Hello, I have a large model with O(100,000) latent variables and so running the MCMC for many steps results in a very high memory usage. Is it possible in numpyro to specify which variables are not to be tracked if I do not wish to keep track of them?
Or, would the alternative be to run for a number of steps, save what I need and then restart from a last state?
Thanks!
i don’t think there’s any mechanism to do that out of the box. so the alternative you propose is probably the easiest path to get what you want.
Please see extra_fields
docs of MCMC.run Markov Chain Monte Carlo (MCMC) — NumPyro documentation for a solution
Thanks. extra_fields
works in most cases. However whenever I include reparameterization of xdir
like in this toy example, then the code throws an error after it finished sampling. If I comment out the reparameterization, then it works as desired.
def model():
x = numpyro.sample("x", dist.Normal(0, 1))

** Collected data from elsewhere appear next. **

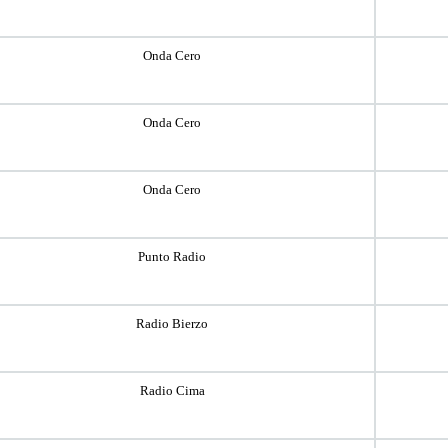
Onda Cero
Onda Cero
Onda Cero
Punto Radio
Radio Bierzo
Radio Cima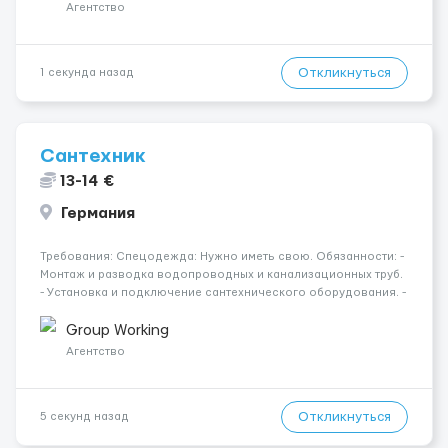
разгрузки ...
Агентство
Откликнуться
1 секунда назад
Сантехник
13-14 €
Германия
Требования: Спецодежда: Нужно иметь свою. Обязанности: -
Монтаж и разводка водопроводных и канализационных труб.
- Установка и подключение сантехнического оборудования. -
Монтаж и подключение ванн, душевых кабин и душевых
систем. - Установка унитазов, раковин, смесителей и другой
Group Working
санте...
Агентство
Откликнуться
5 секунд назад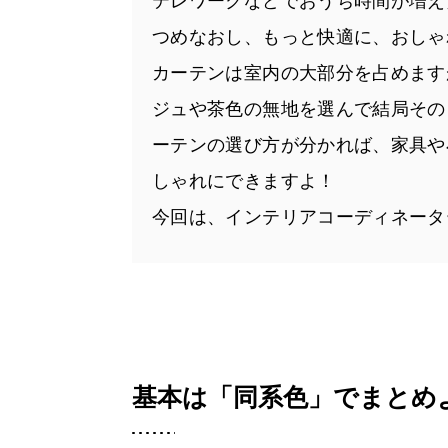
テレワークなどでおうち時間が増え
つめなおし、もっと快適に、おしゃ
カーテンは室内の大部分を占めます
ジュや茶色の無地を選んで結局その
ーテンの選び方が分かれば、家具や
しゃれにできますよ！
今回は、インテリアコーディネータ
基本は「同系色」でまとめ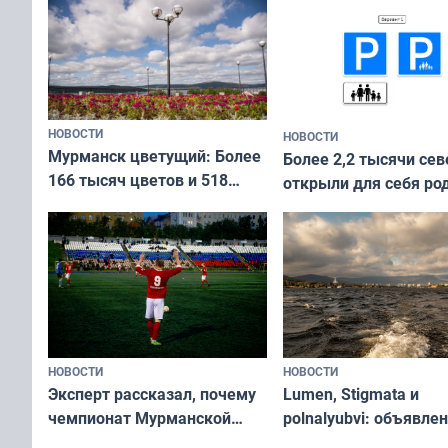
коренных народов мира
НОВОСТИ
НОВОСТИ
Мурманск цветущий: Более
Более 2,2 тысячи сев
166 тысяч цветов и 518
открыли для себя ро
вазонов
край в рамках проек
«Туризм для своих»
НОВОСТИ
НОВОСТИ
Эксперт рассказал, почему
Lumen, Stigmata и
чемпионат Мурманской
polnalyubvi: объявле
области по футболу остался
хедлайнеры фестива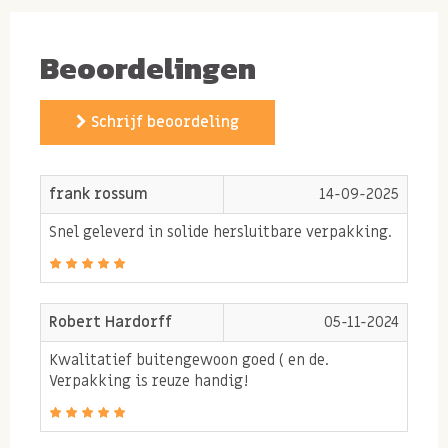
heerlijke vers gebrande macadamia notenmix
Beoordelingen
Allergenen:
Bevat
NOTEN
en
PINDA'S
. Kan sporen
Schrijf beoordeling
bevatten van
GLUTEN
.
frank rossum
14-09-2025
Snel geleverd in solide hersluitbare verpakking.
Robert Hardorff
05-11-2024
Kwalitatief buitengewoon goed ( en de.
Verpakking is reuze handig!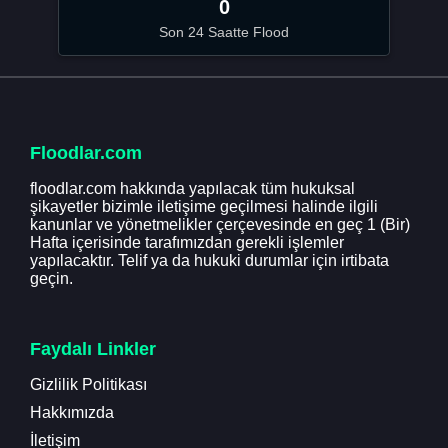
0
Son 24 Saatte Flood
Floodlar.com
floodlar.com hakkında yapılacak tüm hukuksal
şikayetler bizimle iletişime geçilmesi halinde ilgili
kanunlar ve yönetmelikler çerçevesinde en geç 1 (Bir)
Hafta içerisinde tarafımızdan gerekli işlemler
yapılacaktır. Telif ya da hukuki durumlar için irtibata
geçin.
Faydalı Linkler
Gizlilik Politikası
Hakkımızda
İletişim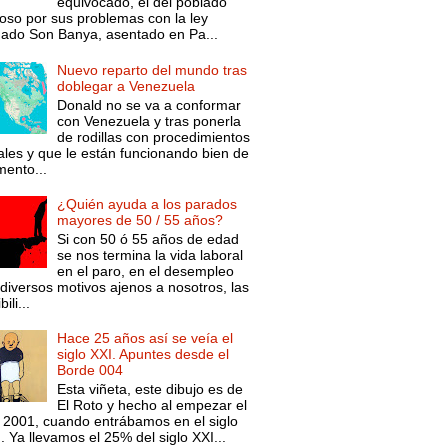
equivocado, el del poblado
oso por sus problemas con la ley
mado Son Banya, asentado en Pa...
Nuevo reparto del mundo tras
doblegar a Venezuela
Donald no se va a conformar
con Venezuela y tras ponerla
de rodillas con procedimientos
ales y que le están funcionando bien de
ento...
¿Quién ayuda a los parados
mayores de 50 / 55 años?
Si con 50 ó 55 años de edad
se nos termina la vida laboral
en el paro, en el desempleo
diversos motivos ajenos a nosotros, las
ili...
Hace 25 años así se veía el
siglo XXI. Apuntes desde el
Borde 004
Esta viñeta, este dibujo es de
El Roto y hecho al empezar el
 2001, cuando entrábamos en el siglo
. Ya llevamos el 25% del siglo XXI...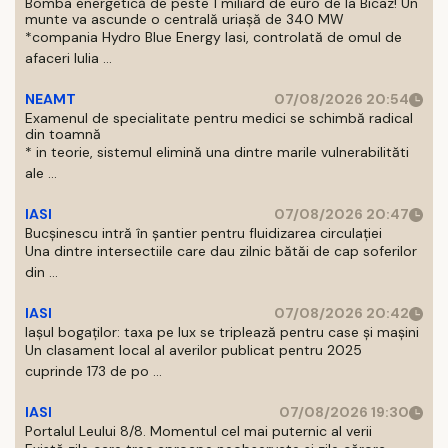
Bomba energetică de peste 1 miliard de euro de la Bicaz! Un
munte va ascunde o centrală uriașă de 340 MW
*compania Hydro Blue Energy Iasi, controlată de omul de
afaceri Iulia ...
NEAMT
07/08/2026 20:54
Examenul de specialitate pentru medici se schimbă radical
din toamnă
* in teorie, sistemul elimină una dintre marile vulnerabilităti
ale ...
IASI
07/08/2026 20:47
Bucșinescu intră în șantier pentru fluidizarea circulației
Una dintre intersectiile care dau zilnic bătăi de cap soferilor
din ...
IASI
07/08/2026 20:42
Iașul bogaților: taxa pe lux se triplează pentru case și mașini
Un clasament local al averilor publicat pentru 2025
cuprinde 173 de po ...
IASI
07/08/2026 19:30
Portalul Leului 8/8. Momentul cel mai puternic al verii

y = numpyro.sample("y", dist.Normal(0, 1))
with numpyro.handlers.reparam(config={"xdir": numpyro.infer.reparam.ProjectedNormalReparam()}):
xdir = numpyro.sample("xdir", dist.ProjectedNormal(jnp.zeros(3)))
nuts_kernel = NUTS(model)
mcmc = MCMC(nuts_kernel, num_warmup=500, num_samples=1000)
mcmc.run(random.PRNGKey(0), extra_fields=("~z.x",))

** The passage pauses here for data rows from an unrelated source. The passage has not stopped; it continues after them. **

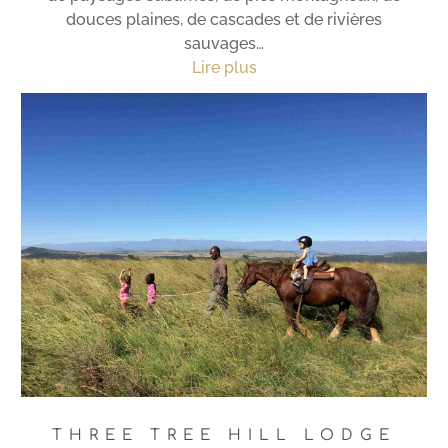
douces plaines, de cascades et de rivières
sauvages…
Lire plus
THREE TREE HILL LODGE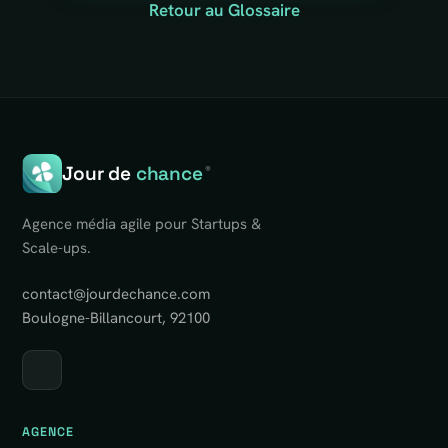
Retour au Glossaire
Jour de
chance
®
Agence média agile pour Startups &
Scale-ups.
contact@jourdechance.com
Boulogne-Billancourt, 92100
AGENCE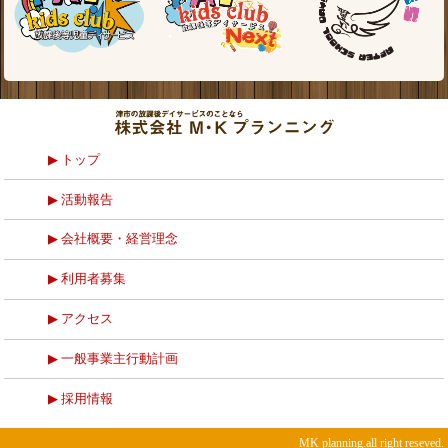
トップ
活動報告
会社概要・経営理念
利用者募集
アクセス
一般事業主行動計画
採用情報
MK planning.all right reseved.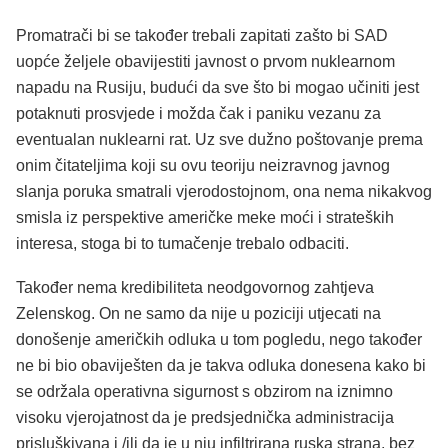
Promatrači bi se također trebali zapitati zašto bi SAD
uopće željele obavijestiti javnost o prvom nuklearnom
napadu na Rusiju, budući da sve što bi mogao učiniti jest
potaknuti prosvjede i možda čak i paniku vezanu za
eventualan nuklearni rat. Uz sve dužno poštovanje prema
onim čitateljima koji su ovu teoriju neizravnog javnog
slanja poruka smatrali vjerodostojnom, ona nema nikakvog
smisla iz perspektive američke meke moći i strateških
interesa, stoga bi to tumačenje trebalo odbaciti.
Također nema kredibiliteta neodgovornog zahtjeva
Zelenskog. On ne samo da nije u poziciji utjecati na
donošenje američkih odluka u tom pogledu, nego također
ne bi bio obaviješten da je takva odluka donesena kako bi
se održala operativna sigurnost s obzirom na iznimno
visoku vjerojatnost da je predsjednička administracija
prisluškivana i /ili da je u nju infiltrirana ruska strana, bez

The motivation for that reparameterization is that I want to sample angles on the surface of a sphere.
In fact, the problem seems to appear whenever I use something like @numpyro.handlers.reparam(config={"xdir_dipole": numpyro.infer.reparam.CircularReparam()})

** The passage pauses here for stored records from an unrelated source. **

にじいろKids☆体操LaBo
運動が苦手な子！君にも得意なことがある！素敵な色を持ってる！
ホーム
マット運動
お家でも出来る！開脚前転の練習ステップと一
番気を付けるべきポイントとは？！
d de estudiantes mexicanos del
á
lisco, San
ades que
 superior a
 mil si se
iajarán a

, so potentially any reparameterization.
Could you make a bug for this? For reparam models, we need to invoke a postprocess function that replays the model to collect deterministic samples after sampling. If you don’t need those deterministic samples, then it’s better to not replay the model.
I think you can do this
with numpyro.handlers.block(hide=["xdir"]), numpyro.handlers.reparam(...):
...
Thanks! This helped but still is not exactly what I need since I need to collect the deterministic samples.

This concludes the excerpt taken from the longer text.